Second ... well, the assumption is simply wrong. At least, I hope it is. Certainly, it's wrong in my case. Ask your partner what she or he values most; ask your friends what they consider most important: I bet you won't often hear, “money, and having lots of it”. Sure you might hear mention of material things like a comfortable home, but you'll hear more about things like being happy; about your kids; about looking after and enjoying the environment. Stuff like that. Non-material things. Sometimes money can make those things easier to achieve; sometimes it doesn't; and sometimes, I suspect, it makes it harder. I know it's low on my list of values—if it's there at all.

Consequently, I trust my vote won't be influenced by having my personal greed pandered to. Instead, and after a reasonable amount of thought, I decided on a process for choosing a party to vote for (my electorate vote is useless here). First, I identified the broad issues most important to me; then I considered how closely the various parties aligned with my views on those issues. It sounds basic, but I wonder how many people are using this sort of process instead of, or as well as, relying on ad hoc responses to political statements.

The issues I consider most important might be grouped under the broad heading, “Human rights, justice, peace, social fairness, etc.” Given the recent treatment of Maori by National and to a lesser extent Labour, and Winston Peters' appalling and selective xenophobia, I thought about identifying “Race relations” as an additional, similarly important issue. However, the distinction doesn't matter when assessing the parties' attitudes to these issues—in my view, the ranking remains the same. Next in importance is concern for the world we're part of (a.k.a. “the environment”), and I suppose I'd have to admit that a bungled economy won't do much to improve the top two categories, so I'd better say “economic management” as number three. But that one serves the first two, not the other way round.

Those are the big things, but feel free to suggest things I might have forgotten. If you're wondering about the usual election issues—health, education, social welfare, law and order, transport, tax cuts, the private lives of political opponents and so on—well, those are mostly specific cases of my top categories or are less important from my perspective.

So how do the parties rank?
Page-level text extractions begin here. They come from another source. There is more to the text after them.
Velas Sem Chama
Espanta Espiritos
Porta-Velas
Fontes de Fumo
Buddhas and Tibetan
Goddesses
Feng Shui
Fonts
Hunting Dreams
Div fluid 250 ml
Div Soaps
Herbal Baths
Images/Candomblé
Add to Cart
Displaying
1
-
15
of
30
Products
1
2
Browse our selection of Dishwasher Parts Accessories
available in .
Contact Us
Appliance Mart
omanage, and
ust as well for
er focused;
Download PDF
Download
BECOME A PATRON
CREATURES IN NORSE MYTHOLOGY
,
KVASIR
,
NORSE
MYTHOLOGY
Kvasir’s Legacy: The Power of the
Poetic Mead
This is where it gets easy for me, but I'll leave you to make your own assessments, using your own categories of values/importance. Use mine if you wish, but the value of the exercise is that it encourages you to think; to reflect on what's important; to view the election not as about one or two issues like greed tax cuts or hospital waiting lists but from a wider perspective. This world is the only one we have, and we share it with a lot of other people. I'll be voting for whichever party I think will best look after it, and us. All of us.
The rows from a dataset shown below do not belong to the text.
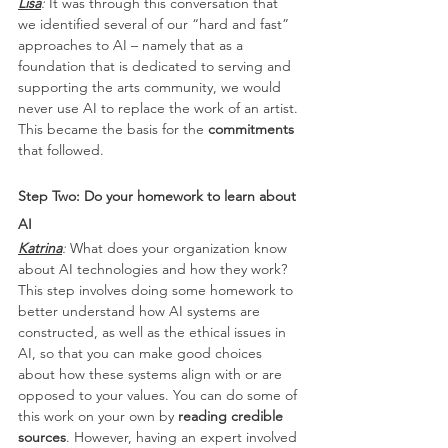
Lisa
:
 It was through this conversation that 
we identified several of our “hard and fast” 
approaches to AI – namely that as a 
foundation that is dedicated to serving and 
supporting the arts community, we would 
never use AI to replace the work of an artist. 
This became the basis for the 
commitments
that followed.
Step Two: Do your homework to learn about 
AI
Katrina
: 
What does your organization know 
about AI technologies and how they work? 
This step involves doing some homework to 
better understand how AI systems are 
constructed, as well as the ethical issues in 
AI, so that you can make good choices 
about how these systems align with or are 
opposed to your values. You can do some of 
this work on your own by 
reading credible 
sources
. However, having an expert involved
1 Have a closer look at what National's proposal means, here. Note that as a percentage of income, those who would benefit most are people on $100,000 p.a. Someone on the minimum wage ($380 per week) would get about a 3% increase; the person on $100,000 p.a. ($1923 per week) would get about a 4.8% increase.
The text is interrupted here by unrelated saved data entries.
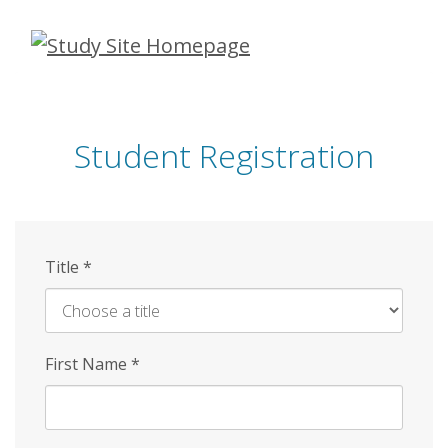
Skip
to
main
content
Student Registration
Title
*
First Name
*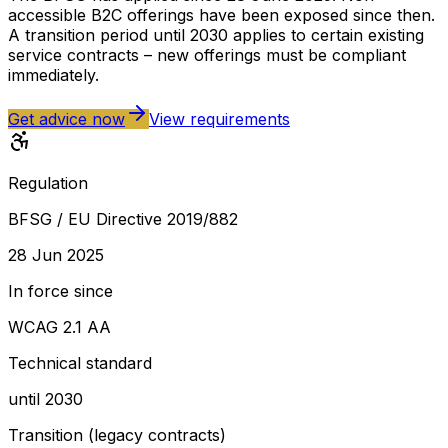
accessible B2C offerings have been exposed since then.
A transition period until 2030 applies to certain existing
service contracts – new offerings must be compliant
immediately.
Get advice now
View requirements
Regulation
BFSG / EU Directive 2019/882
28 Jun 2025
In force since
WCAG 2.1 AA
Technical standard
until 2030
Transition (legacy contracts)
3 The example is a 2001 Chateau Duhart-Milon. (A wine I've never tried, and probably never will. Especially on my income. Even after a tax cut. Probably wouldn't be able to afford an extra grating of cheese on my pizza).

4 If I seem to pick on National, it's because I'm irritated by an apparent double standard. It seems ironic that National, the party that has hammered the line that support should be based on need is offering the largest tax cuts to those who need it least—the rich—while remonstrating with Labour about tax relief targetted at families. (See footnote 1).